* **EXERCISE**
Write out the lines below exactly, beginning at the one with "shop faster, be" and stopping after the one with "the keyboard will"; the pictures are not copied.

* **DATA EXTRACT**
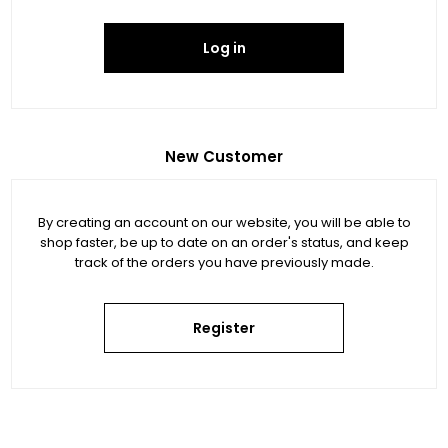
Log in
New Customer
By creating an account on our website, you will be able to
shop faster, be up to date on an order's status, and keep
track of the orders you have previously made.
Register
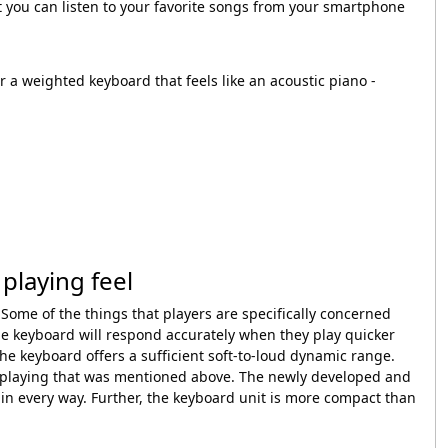
t you can listen to your favorite songs from your smartphone
r a weighted keyboard that feels like an acoustic piano -
playing feel
 Some of the things that players are specifically concerned
the keyboard will respond accurately when they play quicker
e keyboard offers a sufficient soft-to-loud dynamic range.
of playing that was mentioned above. The newly developed and
 every way. Further, the keyboard unit is more compact than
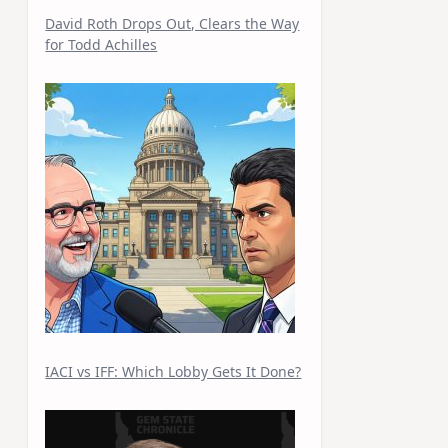
David Roth Drops Out, Clears the Way
for Todd Achilles
IACI vs IFF: Which Lobby Gets It Done?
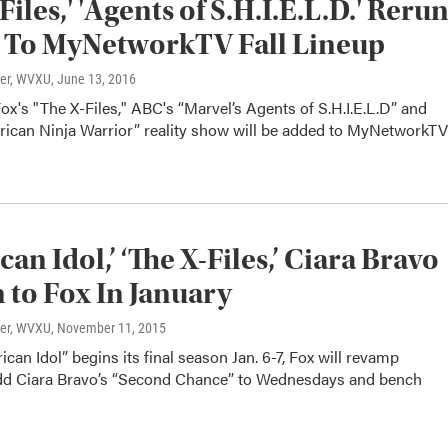
Files,' 'Agents of S.H.I.E.L.D.' Reru
 To MyNetworkTV Fall Lineup
ter, WVXU
, June 13, 2016
ox's "The X-Files," ABC's “Marvel’s Agents of S.H.I.E.L.D” and
ican Ninja Warrior” reality show will be added to MyNetworkTV
an Idol,’ ‘The X-Files,’ Ciara Bravo
 to Fox In January
ter, WVXU
, November 11, 2015
an Idol” begins its final season Jan. 6-7, Fox will revamp
dd Ciara Bravo’s “Second Chance” to Wednesdays and bench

* **ANSWER BOX**
shop faster, be up to date on an order's status, and keep
track of the orders you have previously made.
Register
t you can listen to your favorite songs from your smartphone
r a weighted keyboard that feels like an acoustic piano -
playing feel
 Some of the things that players are specifically concerned
the keyboard will respond accurately when they play quicker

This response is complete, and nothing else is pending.